ECLI:NL:RBDHA:2025:14849
Rechtbank Den Haag
- Eerste aanleg - enkelvoudig
- Rechtspraak.nl
Beoordeling van de afwijzing van een aanvraag voor studiefinanciering en de toepassing van de hardheidsclausule
In deze uitspraak van de Rechtbank Den Haag op 14 juli 2025, wordt het beroep van eiseres tegen de afwijzing van haar aanvraag om studiefinanciering beoordeeld. Eiseres, woonachtig in Engeland, had haar aanvraag voor studiefinanciering ingediend, maar deze was afgewezen door de minister van Onderwijs, Cultuur en Wetenschap. De afwijzing was gebaseerd op het feit dat eiseres niet voldeed aan de voorwaarden voor studiefinanciering bij een studie in het buitenland, met name dat zij niet voldoende binding met Nederland had en niet rechtmatig in Nederland had gewoond gedurende de vereiste periode.
De rechtbank oordeelt dat het bestreden besluit in strijd is met het zorgvuldigheids- en motiveringsbeginsel, omdat er in de bezwaarfase geen inhoudelijke beoordeling heeft plaatsgevonden. De rechtbank stelt vast dat verweerder ten onrechte artikel 4:6 van de Algemene wet bestuursrecht (Awb) heeft toegepast, aangezien eiseres een nieuwe aanvraag had ingediend met een andere begindatum. Hierdoor is er geen sprake van een herhaalde aanvraag. De rechtbank verklaart het beroep gegrond, maar laat de rechtsgevolgen van het vernietigde besluit in stand, omdat verweerder in zijn verweerschrift een gewijzigde motivering heeft gegeven.

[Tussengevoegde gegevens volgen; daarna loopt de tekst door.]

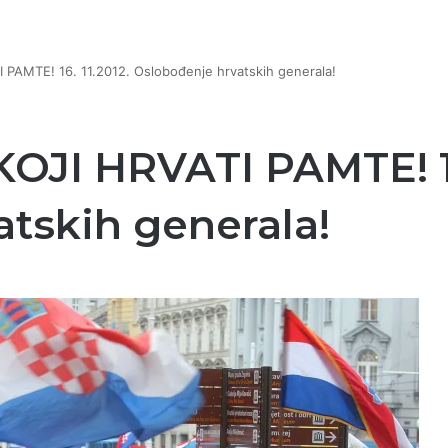
PAMTE! 16. 11.2012. Oslobođenje hrvatskih generala!
JI HRVATI PAMTE! 16.
tskih generala!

De rechtbank oordeelt verder dat eiseres ten onrechte niet is gehoord in de bezwaarfase, maar dat verweerder daar op grond van de wet niet toe verplicht was. De rechtbank vernietigt het bestreden besluit, maar bepaalt dat de rechtsgevolgen in stand blijven. Eiseres krijgt haar griffierecht vergoed en verweerder wordt veroordeeld in de proceskosten van eiseres, vastgesteld op € 1.814. De uitspraak is openbaar gemaakt en partijen zijn geïnformeerd over de mogelijkheid tot hoger beroep.